Une famille signale que leur fille de 13 ans fugue souvent et subit des violences verbales à la maison. Le juge des enfants ouvre une procédure d'assistance éducative : il rencontre d'abord la famille pour tenter d'obtenir leur accord sur une prise en charge (par exemple un accompagnement éducatif à domicile). Il reçoit aussi la fille en entretien individuel parce qu'elle est capable de discernement. Si la fille exprime des craintes importantes et que sa défense exige une représentation spécifique, le juge demande au bâtonnier de lui fournir un avocat ; si la fillette avait été très jeune ou avec une déficience empêchant le discernement, le juge aurait demandé la désignation d'un administrateur ad hoc pour représenter ses intérêts.

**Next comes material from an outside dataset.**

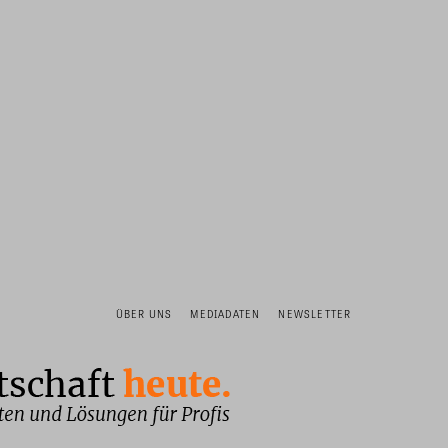
ÜBER UNS
MEDIADATEN
NEWSLETTER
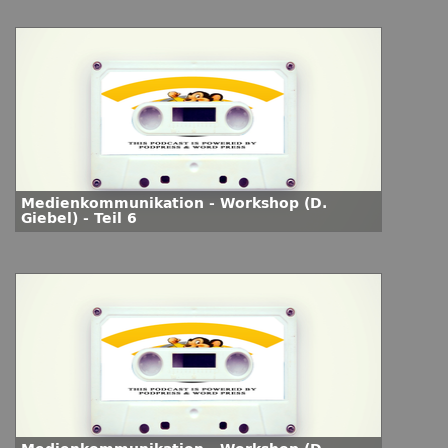
Medienkommunikation - Workshop (D.
Giebel) - Teil 6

- Compétence du juge des enfants pour toutes les mesures d'assistance éducative (décisions susceptibles d'appel).
- Obligation de rechercher l'adhésion de la famille avant de prendre une mesure.
- Principe directeur : se prononcer uniquement dans l'intérêt de l'enfant.
- Entretien individuel systématique avec l'enfant capable de discernement lors de l'audience ou de son audition.
- Possibilité pour le juge, d'office ou à la demande du président du conseil départemental, de demander au bâtonnier la désignation d'un avocat pour l'enfant capable de discernement lorsque son intérêt l'exige.
- Désignation d'un administrateur ad hoc pour représenter un enfant non capable de discernement.
- La notion de « capable de discernement » s'apprécie au cas par cas en fonction de l'âge et de la maturité de l'enfant.